• Data extracted from a collection:
::::
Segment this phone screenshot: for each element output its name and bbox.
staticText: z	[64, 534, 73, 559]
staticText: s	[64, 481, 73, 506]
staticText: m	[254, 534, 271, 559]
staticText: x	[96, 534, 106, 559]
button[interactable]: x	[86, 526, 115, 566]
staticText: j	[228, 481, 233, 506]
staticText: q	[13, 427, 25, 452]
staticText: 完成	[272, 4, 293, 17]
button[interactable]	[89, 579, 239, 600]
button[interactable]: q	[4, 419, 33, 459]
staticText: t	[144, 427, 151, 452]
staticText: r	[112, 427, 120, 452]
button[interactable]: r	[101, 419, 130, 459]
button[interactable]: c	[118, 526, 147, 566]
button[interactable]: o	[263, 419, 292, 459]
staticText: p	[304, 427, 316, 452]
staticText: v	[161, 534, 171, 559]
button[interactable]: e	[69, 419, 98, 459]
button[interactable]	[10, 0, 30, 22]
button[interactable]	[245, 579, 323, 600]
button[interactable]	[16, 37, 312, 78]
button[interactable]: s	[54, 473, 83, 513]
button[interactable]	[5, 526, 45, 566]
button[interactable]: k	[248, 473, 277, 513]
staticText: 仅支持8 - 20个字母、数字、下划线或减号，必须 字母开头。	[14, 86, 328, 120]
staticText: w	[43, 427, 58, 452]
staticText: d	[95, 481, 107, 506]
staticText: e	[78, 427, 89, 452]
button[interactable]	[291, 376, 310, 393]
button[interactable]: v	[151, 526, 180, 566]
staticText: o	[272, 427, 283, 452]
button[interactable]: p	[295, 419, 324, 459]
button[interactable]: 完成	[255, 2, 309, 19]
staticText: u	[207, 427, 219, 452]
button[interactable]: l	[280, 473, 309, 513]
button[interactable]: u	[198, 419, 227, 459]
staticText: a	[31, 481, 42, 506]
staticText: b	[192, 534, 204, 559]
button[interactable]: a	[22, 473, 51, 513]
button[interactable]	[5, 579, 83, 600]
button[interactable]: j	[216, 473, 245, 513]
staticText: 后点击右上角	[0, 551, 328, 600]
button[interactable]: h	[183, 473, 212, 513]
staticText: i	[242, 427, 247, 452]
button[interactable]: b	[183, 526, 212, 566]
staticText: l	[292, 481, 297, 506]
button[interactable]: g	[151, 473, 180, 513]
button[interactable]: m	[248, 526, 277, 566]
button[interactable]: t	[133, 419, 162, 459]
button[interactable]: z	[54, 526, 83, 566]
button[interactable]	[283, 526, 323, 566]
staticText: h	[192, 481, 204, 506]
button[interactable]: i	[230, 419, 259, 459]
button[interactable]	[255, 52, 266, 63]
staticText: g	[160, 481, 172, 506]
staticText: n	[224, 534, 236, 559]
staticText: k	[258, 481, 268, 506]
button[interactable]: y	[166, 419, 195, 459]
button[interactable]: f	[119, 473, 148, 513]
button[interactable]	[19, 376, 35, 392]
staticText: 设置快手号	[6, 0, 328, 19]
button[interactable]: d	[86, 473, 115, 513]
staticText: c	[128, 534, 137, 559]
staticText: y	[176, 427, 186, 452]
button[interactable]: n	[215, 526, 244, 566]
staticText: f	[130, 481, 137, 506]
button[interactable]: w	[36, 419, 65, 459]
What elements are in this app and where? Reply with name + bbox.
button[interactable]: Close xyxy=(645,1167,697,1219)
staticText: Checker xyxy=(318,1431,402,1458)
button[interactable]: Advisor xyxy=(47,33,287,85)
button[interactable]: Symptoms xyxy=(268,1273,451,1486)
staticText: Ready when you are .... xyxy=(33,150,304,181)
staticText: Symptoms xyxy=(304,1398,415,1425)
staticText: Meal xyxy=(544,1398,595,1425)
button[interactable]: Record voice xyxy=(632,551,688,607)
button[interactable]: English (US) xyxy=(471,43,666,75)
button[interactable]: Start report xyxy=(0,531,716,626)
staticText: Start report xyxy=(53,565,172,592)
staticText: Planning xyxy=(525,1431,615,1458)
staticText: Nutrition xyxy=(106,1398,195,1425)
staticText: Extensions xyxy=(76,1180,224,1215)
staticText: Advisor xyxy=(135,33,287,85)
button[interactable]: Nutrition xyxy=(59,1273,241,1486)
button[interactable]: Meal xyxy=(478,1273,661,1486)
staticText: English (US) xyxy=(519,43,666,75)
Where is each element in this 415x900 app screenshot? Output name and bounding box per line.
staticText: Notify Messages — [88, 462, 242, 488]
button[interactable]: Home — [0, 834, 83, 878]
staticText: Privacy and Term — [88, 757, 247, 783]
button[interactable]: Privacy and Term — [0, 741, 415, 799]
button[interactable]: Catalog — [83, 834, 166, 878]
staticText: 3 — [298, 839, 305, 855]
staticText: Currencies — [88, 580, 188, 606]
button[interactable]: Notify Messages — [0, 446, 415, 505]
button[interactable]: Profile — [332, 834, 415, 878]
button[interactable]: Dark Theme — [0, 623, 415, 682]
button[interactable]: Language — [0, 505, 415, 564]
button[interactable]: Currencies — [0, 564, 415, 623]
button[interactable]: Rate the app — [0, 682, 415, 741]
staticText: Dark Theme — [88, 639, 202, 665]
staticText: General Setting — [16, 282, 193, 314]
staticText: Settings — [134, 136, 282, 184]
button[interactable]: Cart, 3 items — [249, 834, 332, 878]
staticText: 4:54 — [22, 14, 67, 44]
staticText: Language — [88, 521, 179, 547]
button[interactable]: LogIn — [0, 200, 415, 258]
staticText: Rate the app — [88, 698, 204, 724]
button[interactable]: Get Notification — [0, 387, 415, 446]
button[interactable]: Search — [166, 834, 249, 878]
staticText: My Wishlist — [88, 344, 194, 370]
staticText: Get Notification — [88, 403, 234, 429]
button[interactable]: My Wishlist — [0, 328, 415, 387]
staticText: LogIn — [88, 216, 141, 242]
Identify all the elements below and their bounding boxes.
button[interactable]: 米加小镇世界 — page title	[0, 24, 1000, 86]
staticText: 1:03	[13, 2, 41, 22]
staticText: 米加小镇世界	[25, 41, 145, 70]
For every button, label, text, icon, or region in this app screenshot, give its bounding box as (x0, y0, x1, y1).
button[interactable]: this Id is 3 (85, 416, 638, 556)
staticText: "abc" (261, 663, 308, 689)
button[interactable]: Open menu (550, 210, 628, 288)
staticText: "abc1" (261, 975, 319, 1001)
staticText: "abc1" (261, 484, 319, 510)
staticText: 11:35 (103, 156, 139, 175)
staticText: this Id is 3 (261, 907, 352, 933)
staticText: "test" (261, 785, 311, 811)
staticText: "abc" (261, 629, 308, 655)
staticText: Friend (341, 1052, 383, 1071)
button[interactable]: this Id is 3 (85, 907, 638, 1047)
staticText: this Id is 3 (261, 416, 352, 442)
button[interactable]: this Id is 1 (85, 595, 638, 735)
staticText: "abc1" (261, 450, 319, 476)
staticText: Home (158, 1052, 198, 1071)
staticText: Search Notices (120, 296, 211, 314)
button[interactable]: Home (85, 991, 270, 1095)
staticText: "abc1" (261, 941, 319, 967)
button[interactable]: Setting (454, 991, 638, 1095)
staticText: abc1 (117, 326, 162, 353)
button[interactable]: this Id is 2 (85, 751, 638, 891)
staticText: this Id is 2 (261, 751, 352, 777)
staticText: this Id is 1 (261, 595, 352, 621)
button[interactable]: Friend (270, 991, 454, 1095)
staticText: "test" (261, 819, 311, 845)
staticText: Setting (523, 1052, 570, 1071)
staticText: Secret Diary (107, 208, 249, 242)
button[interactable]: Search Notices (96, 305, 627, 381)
::::
• TASK BRIEF:
Find the string "Currencies" in the data. Report each line it appears in.

• THE ANSWER:
staticText: Currencies — [88, 580, 188, 606]
button[interactable]: Currencies — [0, 564, 415, 623]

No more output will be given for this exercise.